When you reach the line with "Crispy Chicke" in the records below, begin transcribing exactly and continue up to and including the line with "这款app的音乐资源非常优质，可以让我尽情享受音乐的魅力。", leaving out every picture.

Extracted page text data
== == ==

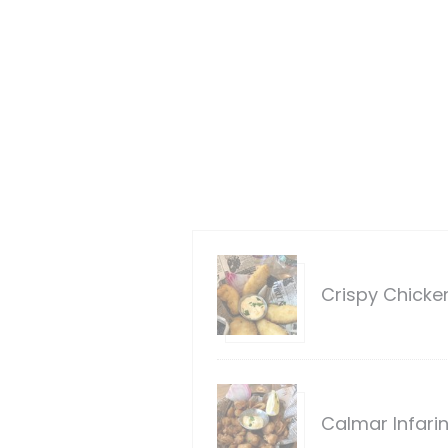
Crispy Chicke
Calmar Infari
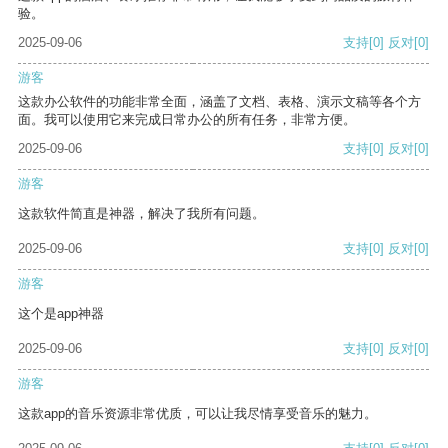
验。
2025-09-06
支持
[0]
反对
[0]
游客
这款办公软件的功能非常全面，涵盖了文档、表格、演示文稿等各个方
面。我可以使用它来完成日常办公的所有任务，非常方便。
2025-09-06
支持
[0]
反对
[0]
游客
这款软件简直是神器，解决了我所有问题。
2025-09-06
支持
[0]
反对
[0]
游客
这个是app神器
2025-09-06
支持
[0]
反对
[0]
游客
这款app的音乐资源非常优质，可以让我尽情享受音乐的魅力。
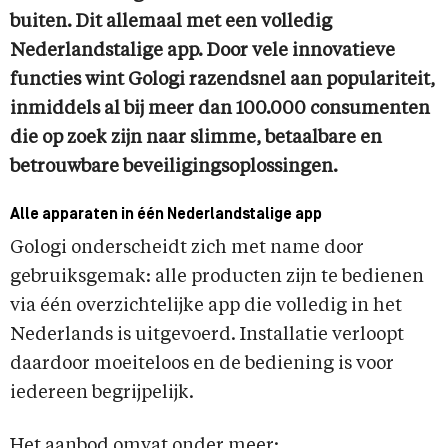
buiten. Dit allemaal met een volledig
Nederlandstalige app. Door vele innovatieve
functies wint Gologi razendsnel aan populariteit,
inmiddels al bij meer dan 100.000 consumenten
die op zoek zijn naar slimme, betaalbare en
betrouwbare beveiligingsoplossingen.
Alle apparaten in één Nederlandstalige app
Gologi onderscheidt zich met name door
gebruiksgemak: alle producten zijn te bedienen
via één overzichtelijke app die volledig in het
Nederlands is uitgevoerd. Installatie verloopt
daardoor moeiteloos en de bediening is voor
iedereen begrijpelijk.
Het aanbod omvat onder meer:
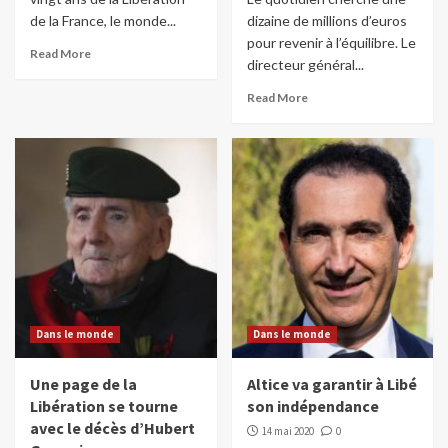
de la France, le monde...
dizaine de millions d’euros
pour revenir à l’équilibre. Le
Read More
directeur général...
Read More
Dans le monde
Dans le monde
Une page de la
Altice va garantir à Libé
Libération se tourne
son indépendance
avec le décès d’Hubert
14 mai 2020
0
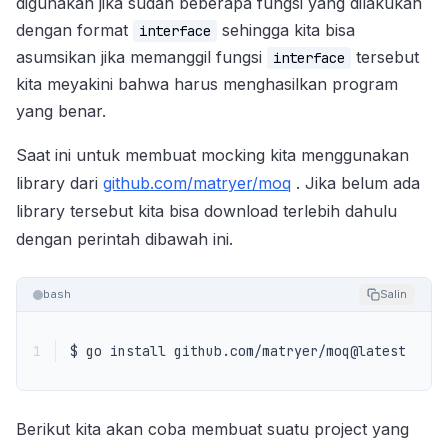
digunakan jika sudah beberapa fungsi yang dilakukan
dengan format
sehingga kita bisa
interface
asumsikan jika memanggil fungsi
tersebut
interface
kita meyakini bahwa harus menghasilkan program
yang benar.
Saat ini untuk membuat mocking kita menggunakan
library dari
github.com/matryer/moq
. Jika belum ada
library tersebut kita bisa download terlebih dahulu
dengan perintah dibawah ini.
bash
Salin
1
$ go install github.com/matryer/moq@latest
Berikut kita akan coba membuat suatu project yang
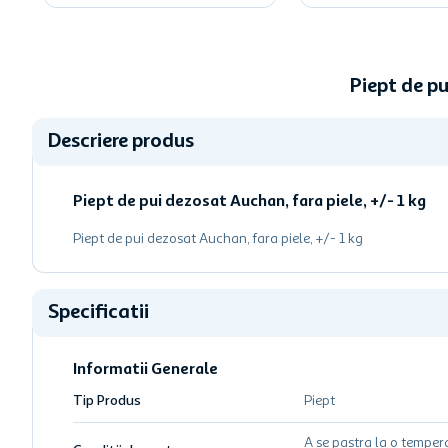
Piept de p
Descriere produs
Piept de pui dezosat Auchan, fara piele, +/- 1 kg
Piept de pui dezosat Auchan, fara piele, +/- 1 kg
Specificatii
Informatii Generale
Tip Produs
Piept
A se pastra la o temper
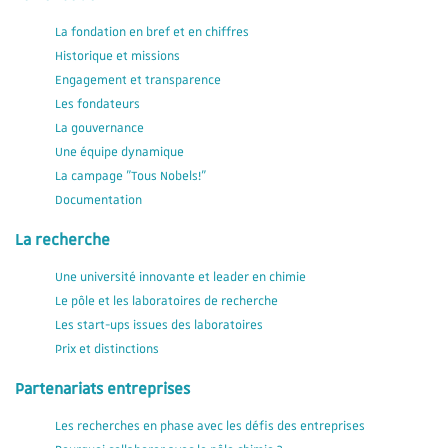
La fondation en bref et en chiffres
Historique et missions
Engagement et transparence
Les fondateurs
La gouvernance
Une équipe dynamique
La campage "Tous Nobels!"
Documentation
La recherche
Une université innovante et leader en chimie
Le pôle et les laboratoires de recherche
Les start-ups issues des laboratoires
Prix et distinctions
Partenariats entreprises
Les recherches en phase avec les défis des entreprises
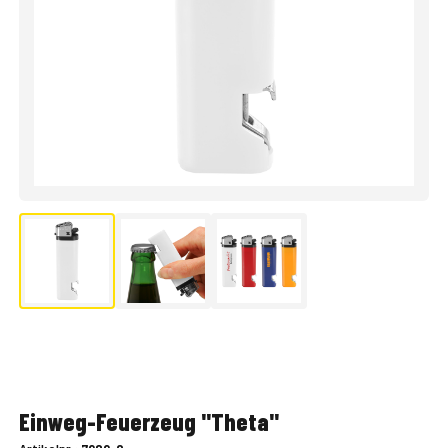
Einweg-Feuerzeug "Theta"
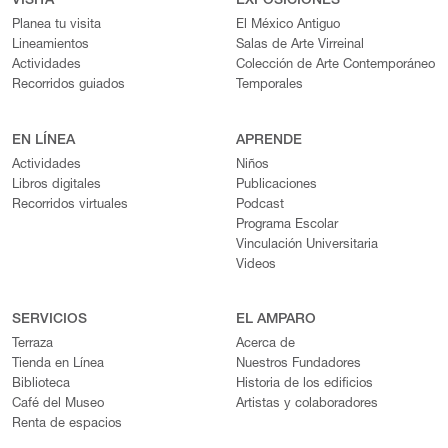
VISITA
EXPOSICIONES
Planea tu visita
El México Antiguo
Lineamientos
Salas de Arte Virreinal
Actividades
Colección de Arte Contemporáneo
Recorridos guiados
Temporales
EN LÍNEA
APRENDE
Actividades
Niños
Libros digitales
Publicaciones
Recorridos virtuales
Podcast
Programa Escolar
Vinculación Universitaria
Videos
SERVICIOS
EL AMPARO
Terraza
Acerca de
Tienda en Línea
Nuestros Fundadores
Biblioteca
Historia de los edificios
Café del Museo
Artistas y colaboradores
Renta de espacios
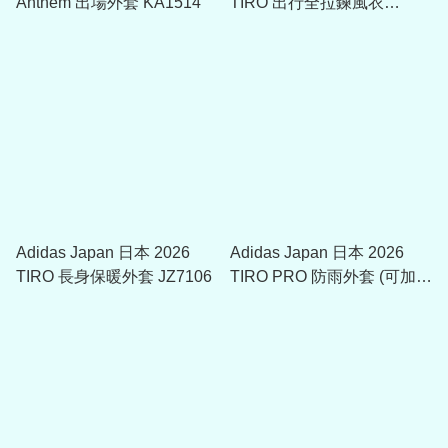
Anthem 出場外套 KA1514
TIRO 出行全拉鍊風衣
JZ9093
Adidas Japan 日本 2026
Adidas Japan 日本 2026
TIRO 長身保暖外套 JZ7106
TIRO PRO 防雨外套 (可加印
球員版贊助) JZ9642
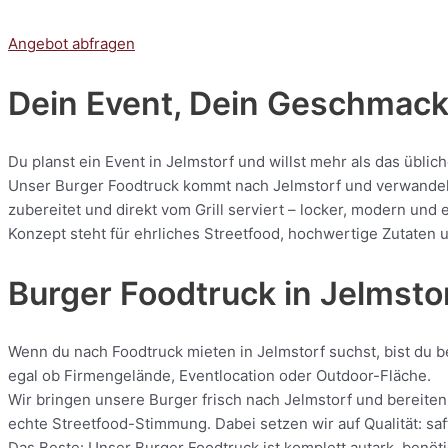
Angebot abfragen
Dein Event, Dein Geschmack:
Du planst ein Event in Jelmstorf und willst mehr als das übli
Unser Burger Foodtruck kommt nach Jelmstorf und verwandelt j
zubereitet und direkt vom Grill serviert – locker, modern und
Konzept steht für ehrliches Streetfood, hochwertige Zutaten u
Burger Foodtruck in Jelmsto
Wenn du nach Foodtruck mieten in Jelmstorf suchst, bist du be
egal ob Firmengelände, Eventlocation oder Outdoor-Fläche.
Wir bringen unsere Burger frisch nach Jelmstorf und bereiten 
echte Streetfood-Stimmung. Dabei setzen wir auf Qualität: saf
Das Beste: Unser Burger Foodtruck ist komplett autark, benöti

== == ==

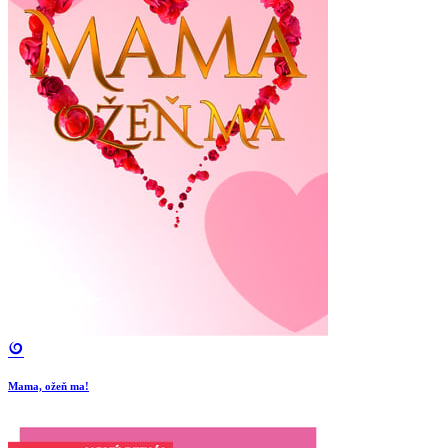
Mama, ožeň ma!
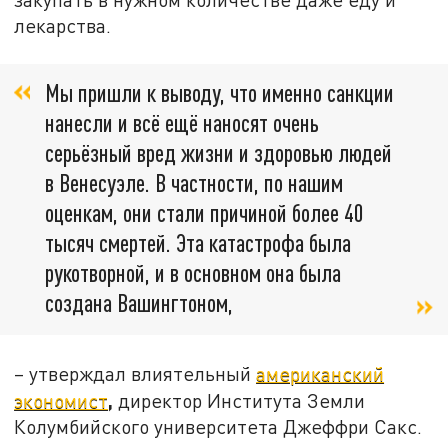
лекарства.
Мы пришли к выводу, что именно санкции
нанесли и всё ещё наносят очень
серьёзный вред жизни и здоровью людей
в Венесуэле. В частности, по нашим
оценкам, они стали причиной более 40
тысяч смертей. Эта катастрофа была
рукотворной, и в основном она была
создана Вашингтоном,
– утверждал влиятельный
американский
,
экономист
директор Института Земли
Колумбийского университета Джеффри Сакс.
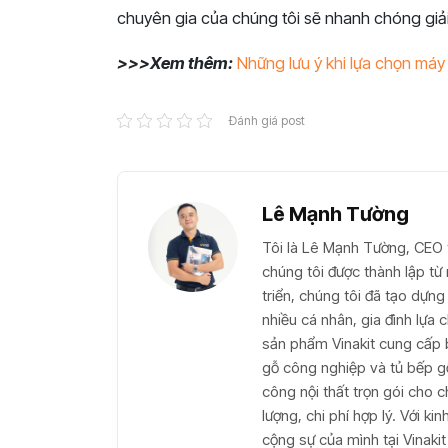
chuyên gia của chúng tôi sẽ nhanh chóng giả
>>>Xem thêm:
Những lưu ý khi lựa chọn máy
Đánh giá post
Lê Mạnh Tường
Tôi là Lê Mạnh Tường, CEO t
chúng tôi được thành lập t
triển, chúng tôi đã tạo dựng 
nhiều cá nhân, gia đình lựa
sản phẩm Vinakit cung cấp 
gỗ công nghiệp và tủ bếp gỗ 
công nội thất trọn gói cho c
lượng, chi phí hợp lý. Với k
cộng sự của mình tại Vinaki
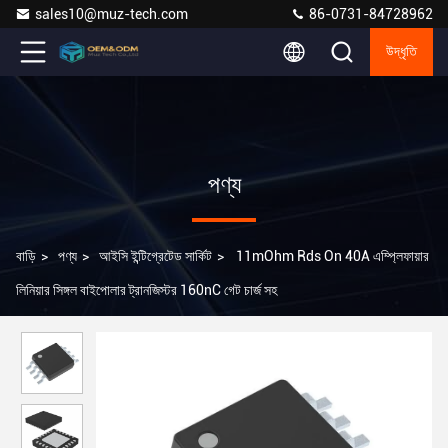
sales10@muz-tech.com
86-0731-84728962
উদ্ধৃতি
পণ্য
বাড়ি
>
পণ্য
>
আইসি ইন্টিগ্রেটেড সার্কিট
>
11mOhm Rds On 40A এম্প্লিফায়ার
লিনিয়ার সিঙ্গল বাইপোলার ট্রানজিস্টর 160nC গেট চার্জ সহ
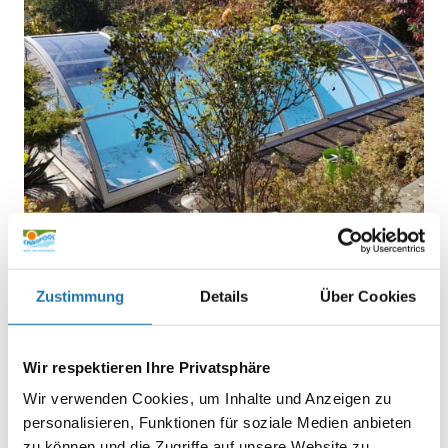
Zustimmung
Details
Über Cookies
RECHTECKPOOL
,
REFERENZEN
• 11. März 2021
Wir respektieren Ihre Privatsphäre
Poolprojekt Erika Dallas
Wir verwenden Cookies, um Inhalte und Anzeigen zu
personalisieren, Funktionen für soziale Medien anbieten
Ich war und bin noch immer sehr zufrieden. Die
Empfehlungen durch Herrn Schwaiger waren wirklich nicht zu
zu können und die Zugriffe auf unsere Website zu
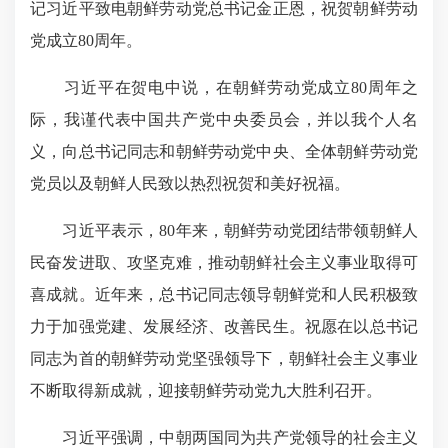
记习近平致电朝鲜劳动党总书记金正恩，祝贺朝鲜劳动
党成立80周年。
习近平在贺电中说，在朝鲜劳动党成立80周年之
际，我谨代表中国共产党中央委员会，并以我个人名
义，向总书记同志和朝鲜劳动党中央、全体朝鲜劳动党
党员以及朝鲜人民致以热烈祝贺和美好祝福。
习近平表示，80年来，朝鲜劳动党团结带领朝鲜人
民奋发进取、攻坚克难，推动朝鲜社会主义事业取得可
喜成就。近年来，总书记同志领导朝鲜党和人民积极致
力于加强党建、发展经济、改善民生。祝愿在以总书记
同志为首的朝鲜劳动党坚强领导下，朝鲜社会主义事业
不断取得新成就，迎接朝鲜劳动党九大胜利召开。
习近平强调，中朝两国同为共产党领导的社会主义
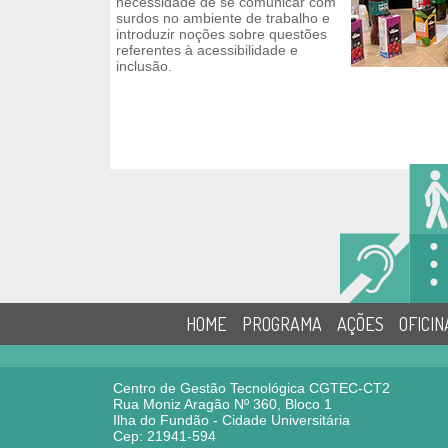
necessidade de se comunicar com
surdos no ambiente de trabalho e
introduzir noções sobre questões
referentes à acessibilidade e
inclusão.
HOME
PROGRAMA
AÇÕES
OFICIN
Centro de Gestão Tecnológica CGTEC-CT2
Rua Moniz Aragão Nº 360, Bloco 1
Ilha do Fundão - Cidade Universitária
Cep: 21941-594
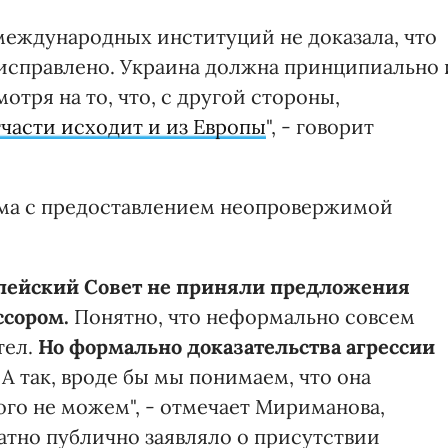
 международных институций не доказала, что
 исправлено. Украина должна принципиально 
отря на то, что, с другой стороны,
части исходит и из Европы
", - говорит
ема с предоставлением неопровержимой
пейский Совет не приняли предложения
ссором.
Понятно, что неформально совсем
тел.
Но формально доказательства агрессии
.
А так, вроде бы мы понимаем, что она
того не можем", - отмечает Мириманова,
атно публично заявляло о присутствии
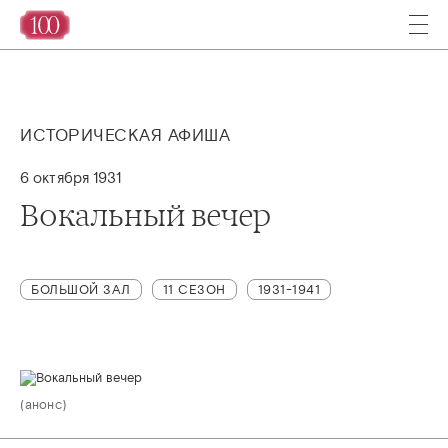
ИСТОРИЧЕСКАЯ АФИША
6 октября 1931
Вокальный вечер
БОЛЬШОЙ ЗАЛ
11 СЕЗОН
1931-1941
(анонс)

== == ==

REPLY TO THE TASK:
Crispy Chicke
Calmar Infari
验。
2025-09-06
支持
[0]
反对
[0]
游客
这款办公软件的功能非常全面，涵盖了文档、表格、演示文稿等各个方
面。我可以使用它来完成日常办公的所有任务，非常方便。
2025-09-06
支持
[0]
反对
[0]
游客
这款软件简直是神器，解决了我所有问题。
2025-09-06
支持
[0]
反对
[0]
游客
这个是app神器
2025-09-06
支持
[0]
反对
[0]
游客
这款app的音乐资源非常优质，可以让我尽情享受音乐的魅力。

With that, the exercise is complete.